Tuesday, November 20, 2012

A Little Steel Magnolias for Your Thanksgiving

So, it's Thanksgiving Week. A time for gratefulness. A time for family. A time for laughing at (I mean with!) family.

One of my favorite movie "families" has to be the cast of ladies from Steel Magnolias.

Without a doubt, some of the movie world's best one-liners come from that iconic Southern movie.

Allow me to share:

"He so confused, he doesn't know whether to scratch his watch or wind his butt."
"The only thing that separates us from the animals is our ability to accessorize."
"Miss Truvy, I promise that my personal tragedy will not interfere with my ability to do good hair."
"The nicest thing I can say about her is that all her tattoos are spelled correctly."
"Men. You can't live with 'em, and you can't shoot 'em."

And those, my friends, are only a few. Nearly every line of that movie is perfection. Not to mention populated by some of the finest, most talented actresses around, including the incomparable Dolly Parton.

I was reminded of Steel Magnolias yesterday, when I finally had a moment to dip into my December/January issue of Garden & Gun magazine.
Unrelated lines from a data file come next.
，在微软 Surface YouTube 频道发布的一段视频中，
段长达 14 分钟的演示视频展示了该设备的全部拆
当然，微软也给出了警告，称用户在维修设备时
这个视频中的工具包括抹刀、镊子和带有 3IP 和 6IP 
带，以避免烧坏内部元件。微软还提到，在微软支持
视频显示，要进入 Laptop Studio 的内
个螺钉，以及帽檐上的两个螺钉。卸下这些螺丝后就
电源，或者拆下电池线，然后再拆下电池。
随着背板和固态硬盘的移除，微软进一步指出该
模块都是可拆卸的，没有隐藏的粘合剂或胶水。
I love this magazine. I've mentioned this before. Mostly, it's because of the writing.

Page 33 immediately caught my eye. "Man of Steel: The untold story of Steel Magnolias," read the title, and after noticing the byline was the wry Julia Reed's, I read on.

It's an interview with Robert Harling, who wrote the original stage play "Steel Magnolias." I'd no idea one of my favorite movies began as a play! The story is based on his life in Natichoches, Louisiana, and about losing his sister. And the movie was actually shot in his hometown--as Harling says, "... in the houses and churches with the family and friends who inspired it in the background."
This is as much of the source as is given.